2010年11月30日 11時22分 更新:11月30日 12時58分
【カンクン(メキシコ)國枝すみれ】京都議定書に定めのない13年以降の地球温暖化対策を話し合う国連気候変動枠組み条約第16回締約国会議(COP16)が29日午前、開幕した。12年末までに新しいルールができなければ、どの国にも温室効果ガスの排出削減義務が生じない「空白期間」ができる。議定書を延長して空白期間を回避しようとする途上国に対し、日本政府は中国など新興国も含めた新しい枠組みを作るよう主張しており、会議は早くも難航が予想される。
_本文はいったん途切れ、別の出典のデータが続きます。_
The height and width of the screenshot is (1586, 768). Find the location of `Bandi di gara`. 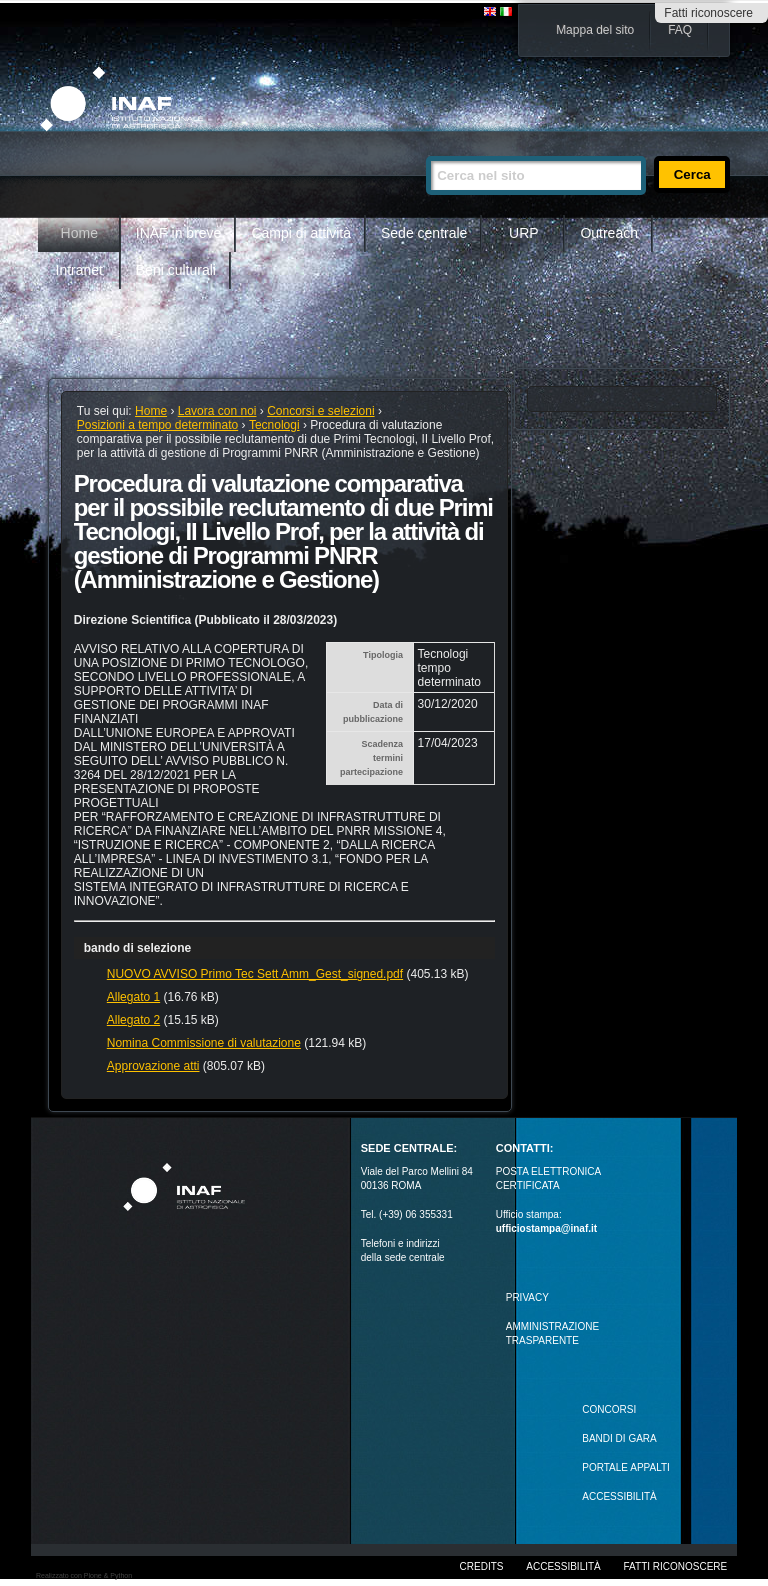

開会式でクリスティアナ・フィゲレス条約事務局長は、この会議を各国が共同で壁掛けを編む作業にたとえ「たやすくないが達成可能な仕事だ」と演説。議定書の枠組みの継続・発展と、昨年12月のコペンハーゲン会議で決まった、先進国から途上国への280億ドル(約2兆3500億円)の資金援助システムの具体化などを訴えた。
また、議長国メキシコのカルデロン大統領は、昨年メキシコを襲ったハリケーンや、今夏のパキスタンでの洪水を例に挙げ「温暖化を止めるか、温暖化が文明を変えるかだ。自国の利益に固執しわがままを言うのはやめよう。ここで合意すれば我々は違う未来を分け合うことができる」と呼びかけた。
しかし、本会議の冒頭、パプアニューギニア代表が「(全会一致を前提とする)コンセンサス方式では会議の進行を人質にする国が出てきて、重要審議は進まない」と問題提起。これにボリビア代表が「コペンハーゲン会議では未明に合意案が配られ、決定を強いられるなどコンセンサスの原則が守られなかった。同じことが起きないようにしてほしい」と求め、会議の運営ルールをめぐり議論が続いた。会期は12月10日まで。各国代表や企業、市民団体など約1万5000人が参加する。
COPとは「ConferenceoftheParties」(締約国会議)の略称。地球温暖化防止を目指す「国連気候変動枠組み条約」の締約国が交渉する場で、95年から毎年開かれ、今回が16回目。97年のCOP3では、先進国に温室効果ガスの削減を義務づけた「京都議定書」が採択された。194カ国・地域が条約を批准している。10月に名古屋市で開かれたCOP10は「国連生物多様性条約」の第10回締約国会議で、議論する条約が異なる。